I'm given the coordinates of two vertices of a square: $(5,1)$ and $(8,5)$ and I'm asked to find the other two.
I suppose there are two squares which meet these conditions. I can obtain a point $(x,y)$ by solving two equation derived from the distance formula for the aforementioned points. One equation implies that the side length of the square is $5$ and the other implies that the diagonal is $5 \sqrt{2}$
$$x^2-16x+y^2-10y+64=0$$
$$x^2-10x+y^2-2y-24=0$$
Solving these equations would give me two points each in a different square, and I can do the same for the other two points. But this approach is tiring and time-consuming. Is there a simpler approach?
First translate the problem to be a little simpler.
Now there is one point at $(0,0)$ and the other is at $(3,4)$. So if that is one side of the square, you can put the other two to the upper left.

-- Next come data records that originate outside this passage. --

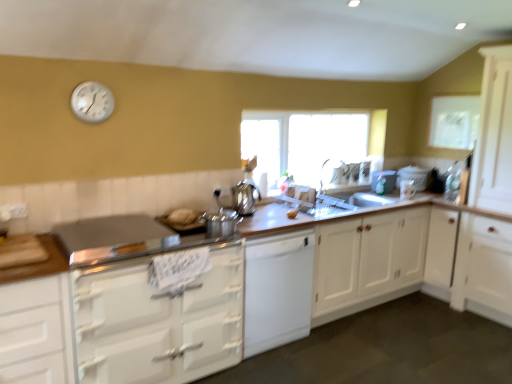 Question: From a real-world perspective, is white paper at upper right above or below satin silver kettle at center?

Choices:
 (A) below
 (B) above

Answer: (B)

Question: Is white paper at upper right spatially inside satin silver kettle at center, or outside of it?

Choices:
 (A) inside
 (B) outside

Answer: (B)

Question: Which is farther from the metallic silver pot at center, the 3th appliance in the right-to-left sequence?

Choices:
 (A) white matte dishwasher at center, marked as the third cabinetry in a right-to-left arrangement
 (B) white wood cabinets at center, the 3th cabinetry in the left-to-right sequence
 (C) white wood cabinet at center, acting as the fourth cabinetry starting from the left
 (D) white glossy cabinet at lower left, which appears as the 1th cabinetry when viewed from the left
 (E) white paper at upper right

Answer: (E)

Question: Which object is the closest to the white wood cabinet at center, acting as the fourth cabinetry starting from the left?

You need one of them to be a distance 5 from the origin and give a perpendicular edge so it should be at $(-4,3)$. Now fill in the top corner and translate back.
If this is the diagonal of the square you have that the sides are distance $5/\sqrt{2}$ so the other two are given by the intersections of two circles. The first one being $x^2 + y^2 = 50$ and the second being $(x-3)^2 + (y-4)^2 = 50$. But this is the procedure you already put, but it should be simpler now that you've gotten rid of some of the extraneous numbers by translation.